Incendies : la réponse pénale face aux incendiaires au cœur des critiques

Si la piste accidentelle est parfois privilégiée, les incendies volontaires ne sont pas des cas isolés. [Philippe Lopez / AFP]

Alors que les incendies ravagent encore plusieurs régions françaises, la question de la réponse judiciaire face aux incendiaires revient au premier plan. Malgré des peines pouvant aller jusqu'à la réclusion criminelle à perpétuité, les condamnations prononcées restent souvent bien inférieures aux attentes des élus et des victimes.

Les images du pays dévasté par les flammes sont d'autant plus regrettables que la quasi-totalité des incendies pourraient être évités. Neuf départs de feu sur dix sont d'origine humaine. Et si la piste accidentelle est parfois privilégiée, les incendies volontaires ne sont pas des cas isolés, comme le rappelait ce jeudi matin le ministre de l'Intérieur Laurent Nuñez devant la presse.

"Dans 70 % des cas, ces incendies sont criminels. On a procédé depuis le début de cette séquence à 275 interpellations qui se sont traduites par 31 détentions", a-t-il déclaré. Laurent Nuñez appelle une nouvelle fois à la plus grande fermeté face aux incendiaires. Mais la réponse pénale ne semble pas toujours à la hauteur des attentes.

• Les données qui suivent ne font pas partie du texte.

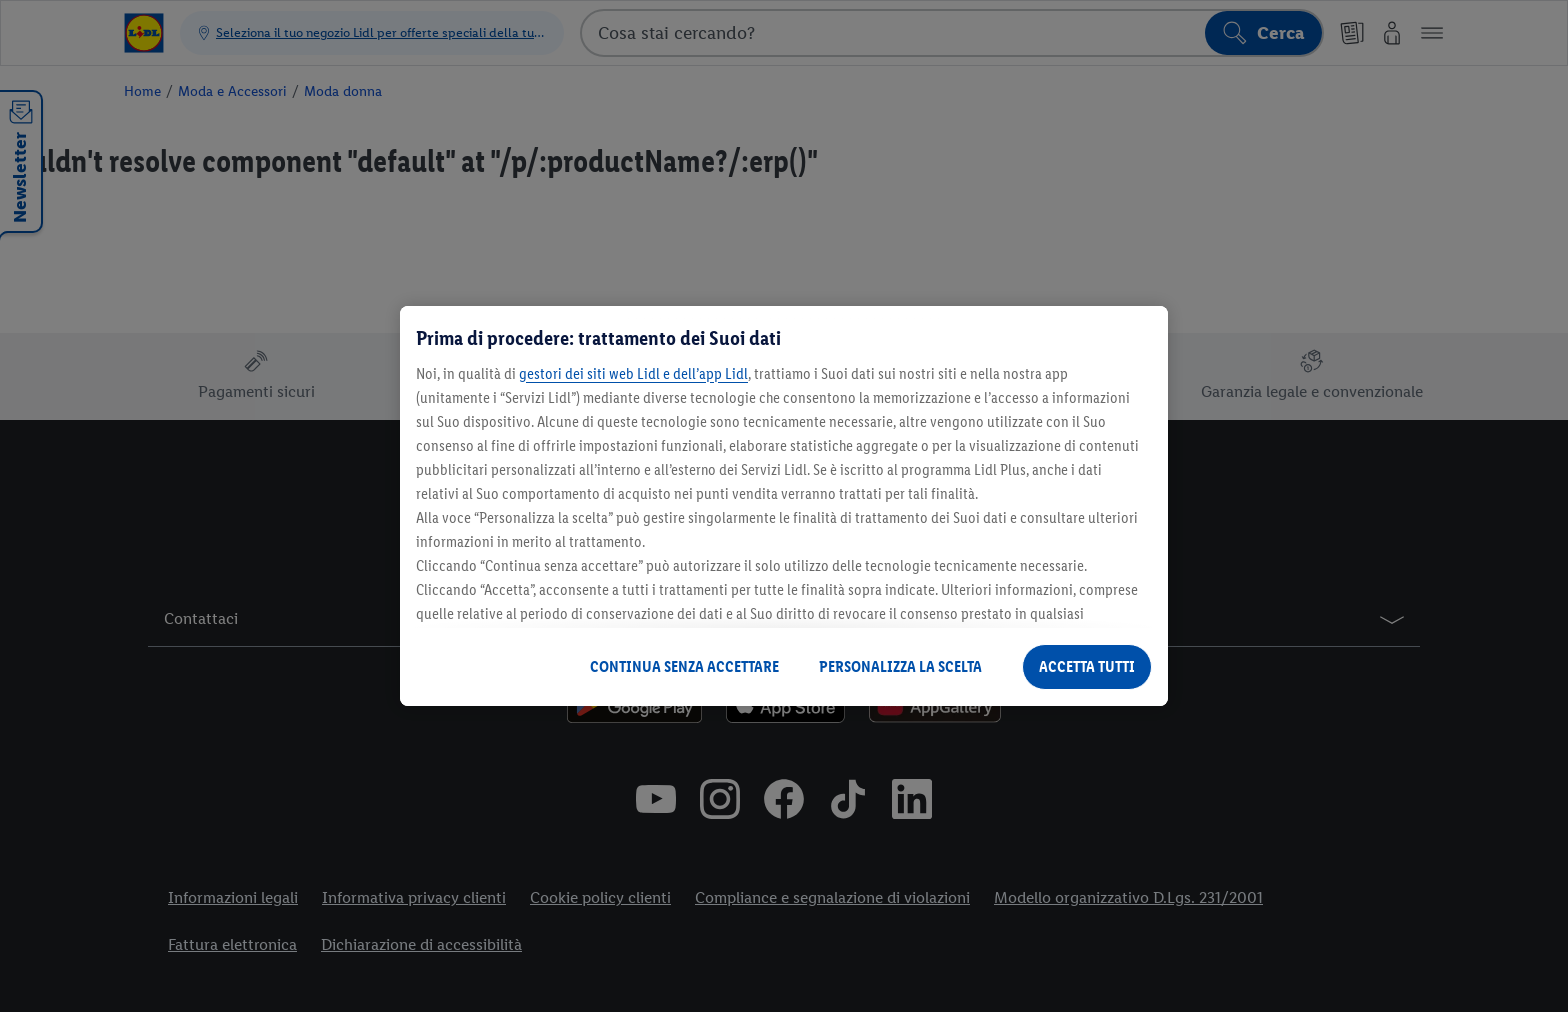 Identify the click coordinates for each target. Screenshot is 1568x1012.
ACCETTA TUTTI (1087, 666)
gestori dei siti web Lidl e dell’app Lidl (633, 373)
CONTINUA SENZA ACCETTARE (684, 666)
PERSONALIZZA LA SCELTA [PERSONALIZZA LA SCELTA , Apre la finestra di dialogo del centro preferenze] (900, 666) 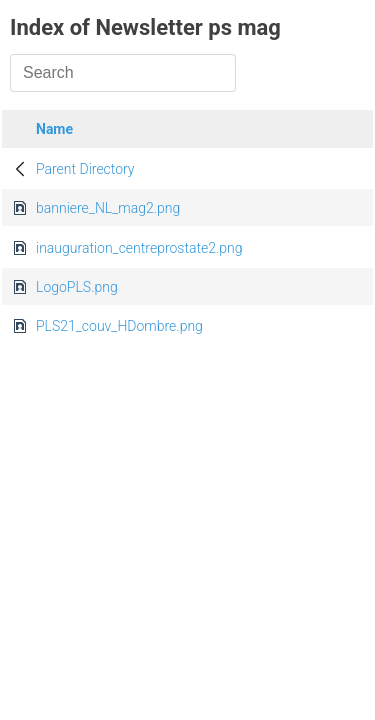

"Le code pénal, il existe"

La peine la plus lourde prononcée pour le moment est de quatre ans de prison, dont 18 mois avec sursis. Une sanction infligée par le tribunal de Mont-de-Marsan à l'encontre d'un sans-domicile-fixe qui a provoqué deux incendies en jetant un mégot par terre. D'autres pyromanes ont, eux, écopé de deux ans de prison ou encore de 18 mois, dont six fermes, avec possibilité de porter un bracelet.

Très peu d'incarcérations donc, avec tout juste 10 % des mis en cause interpellés. Très loin de ce que prévoit le code pénal, ce que fustige Matthieu Valet, député européen du Rassemblement national, invité ce jeudi matin de la Grande Interview sur Europe 1. "Au RN, on dit qu'il faut appliquer la loi. Quand on dégrade des biens par incendie ou des forêts et que ça met gravement en danger la vie des gens, c'est 10 ans. Le code pénal, il existe", a-t-il clamé.

Les peines peuvent même aller jusqu'à 20 ans de prison si l'incendie a gravement blessé quelqu'un et s'il y a un décès. Le pyromane encourt la réclusion criminelle à perpétuité. Mais ça, c'est donc sur le papier puisque, dans les faits, ces sanctions sont rarement prononcées. Alors, pour renforcer l'arsenal judiciaire, le député UDR Matthieu Bloch vient de déposer une proposition de loi, un texte qui doit être débattu à la rentrée, en septembre prochain.